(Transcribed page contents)

# # # #

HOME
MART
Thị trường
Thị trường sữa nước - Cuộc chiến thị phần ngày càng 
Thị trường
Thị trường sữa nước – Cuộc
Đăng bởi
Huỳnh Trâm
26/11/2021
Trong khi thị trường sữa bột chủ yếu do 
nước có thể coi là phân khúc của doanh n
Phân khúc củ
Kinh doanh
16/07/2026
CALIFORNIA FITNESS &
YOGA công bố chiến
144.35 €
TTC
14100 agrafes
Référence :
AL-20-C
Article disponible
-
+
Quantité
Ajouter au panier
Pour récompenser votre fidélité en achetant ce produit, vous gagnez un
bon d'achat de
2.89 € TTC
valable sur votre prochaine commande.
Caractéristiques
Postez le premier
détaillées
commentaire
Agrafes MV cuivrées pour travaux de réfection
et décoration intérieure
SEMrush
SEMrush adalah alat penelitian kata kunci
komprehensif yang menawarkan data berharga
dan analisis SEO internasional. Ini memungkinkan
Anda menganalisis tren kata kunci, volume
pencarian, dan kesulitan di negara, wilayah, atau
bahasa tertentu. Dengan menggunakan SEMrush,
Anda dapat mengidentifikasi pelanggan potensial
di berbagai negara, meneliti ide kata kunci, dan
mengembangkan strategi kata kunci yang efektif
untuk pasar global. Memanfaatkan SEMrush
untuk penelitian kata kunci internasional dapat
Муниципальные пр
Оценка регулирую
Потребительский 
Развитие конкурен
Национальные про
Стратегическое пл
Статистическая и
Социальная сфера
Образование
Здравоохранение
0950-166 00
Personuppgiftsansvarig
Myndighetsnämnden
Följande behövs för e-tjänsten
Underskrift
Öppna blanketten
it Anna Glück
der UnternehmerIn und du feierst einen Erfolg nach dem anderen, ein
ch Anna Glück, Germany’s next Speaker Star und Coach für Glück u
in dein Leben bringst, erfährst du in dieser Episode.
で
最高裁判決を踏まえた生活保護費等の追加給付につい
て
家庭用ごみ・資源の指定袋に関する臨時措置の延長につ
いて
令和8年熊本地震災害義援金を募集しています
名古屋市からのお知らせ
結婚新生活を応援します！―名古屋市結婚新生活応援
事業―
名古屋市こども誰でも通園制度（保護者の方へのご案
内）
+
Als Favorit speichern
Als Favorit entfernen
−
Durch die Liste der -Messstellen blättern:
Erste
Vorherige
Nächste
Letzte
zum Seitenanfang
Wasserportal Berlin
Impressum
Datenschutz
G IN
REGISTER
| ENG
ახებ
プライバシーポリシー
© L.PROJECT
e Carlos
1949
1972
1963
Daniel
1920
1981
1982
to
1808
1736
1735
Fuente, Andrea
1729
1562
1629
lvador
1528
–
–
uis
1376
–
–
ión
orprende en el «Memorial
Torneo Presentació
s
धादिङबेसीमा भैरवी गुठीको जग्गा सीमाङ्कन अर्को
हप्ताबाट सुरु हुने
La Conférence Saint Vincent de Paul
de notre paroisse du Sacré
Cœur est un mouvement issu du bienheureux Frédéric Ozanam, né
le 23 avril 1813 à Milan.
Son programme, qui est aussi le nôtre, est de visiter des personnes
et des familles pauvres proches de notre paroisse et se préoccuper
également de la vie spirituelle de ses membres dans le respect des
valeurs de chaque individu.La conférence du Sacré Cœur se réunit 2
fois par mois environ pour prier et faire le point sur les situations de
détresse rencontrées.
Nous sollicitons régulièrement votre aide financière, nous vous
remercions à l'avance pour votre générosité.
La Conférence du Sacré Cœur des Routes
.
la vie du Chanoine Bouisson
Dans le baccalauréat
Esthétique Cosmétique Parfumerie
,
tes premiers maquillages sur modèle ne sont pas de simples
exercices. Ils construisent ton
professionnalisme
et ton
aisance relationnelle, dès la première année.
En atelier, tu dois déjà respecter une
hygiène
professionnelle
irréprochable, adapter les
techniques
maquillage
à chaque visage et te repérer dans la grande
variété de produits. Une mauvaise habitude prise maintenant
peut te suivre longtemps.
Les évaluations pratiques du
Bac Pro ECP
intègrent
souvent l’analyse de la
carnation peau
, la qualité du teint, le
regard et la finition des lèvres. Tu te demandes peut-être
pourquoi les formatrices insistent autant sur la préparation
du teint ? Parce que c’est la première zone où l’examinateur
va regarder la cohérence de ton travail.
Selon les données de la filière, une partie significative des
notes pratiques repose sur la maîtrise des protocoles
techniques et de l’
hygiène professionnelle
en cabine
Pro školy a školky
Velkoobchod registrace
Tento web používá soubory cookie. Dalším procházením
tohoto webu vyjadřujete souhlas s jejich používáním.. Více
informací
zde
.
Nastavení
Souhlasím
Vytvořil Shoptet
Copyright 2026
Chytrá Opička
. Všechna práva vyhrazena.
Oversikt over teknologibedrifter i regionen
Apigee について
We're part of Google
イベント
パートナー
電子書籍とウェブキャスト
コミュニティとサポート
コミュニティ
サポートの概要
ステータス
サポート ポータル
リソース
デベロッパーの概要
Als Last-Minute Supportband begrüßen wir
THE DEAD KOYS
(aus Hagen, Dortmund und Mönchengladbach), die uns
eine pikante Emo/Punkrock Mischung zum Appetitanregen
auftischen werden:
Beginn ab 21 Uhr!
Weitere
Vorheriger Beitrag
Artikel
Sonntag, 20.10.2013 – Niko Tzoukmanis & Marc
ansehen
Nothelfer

# # # #

*Work to complete:* An exact copy of the lines above, from the one containing "Underskrift" through the one containing "Son programme, qui", is the whole of the answer.

*Completed exercise:*
Underskrift
Öppna blanketten
it Anna Glück
der UnternehmerIn und du feierst einen Erfolg nach dem anderen, ein
ch Anna Glück, Germany’s next Speaker Star und Coach für Glück u
in dein Leben bringst, erfährst du in dieser Episode.
で
最高裁判決を踏まえた生活保護費等の追加給付につい
て
家庭用ごみ・資源の指定袋に関する臨時措置の延長につ
いて
令和8年熊本地震災害義援金を募集しています
名古屋市からのお知らせ
結婚新生活を応援します！―名古屋市結婚新生活応援
事業―
名古屋市こども誰でも通園制度（保護者の方へのご案
内）
+
Als Favorit speichern
Als Favorit entfernen
−
Durch die Liste der -Messstellen blättern:
Erste
Vorherige
Nächste
Letzte
zum Seitenanfang
Wasserportal Berlin
Impressum
Datenschutz
G IN
REGISTER
| ENG
ახებ
プライバシーポリシー
© L.PROJECT
e Carlos
1949
1972
1963
Daniel
1920
1981
1982
to
1808
1736
1735
Fuente, Andrea
1729
1562
1629
lvador
1528
–
–
uis
1376
–
–
ión
orprende en el «Memorial
Torneo Presentació
s
धादिङबेसीमा भैरवी गुठीको जग्गा सीमाङ्कन अर्को
हप्ताबाट सुरु हुने
La Conférence Saint Vincent de Paul
de notre paroisse du Sacré
Cœur est un mouvement issu du bienheureux Frédéric Ozanam, né
le 23 avril 1813 à Milan.
Son programme, qui est aussi le nôtre, est de visiter des personnes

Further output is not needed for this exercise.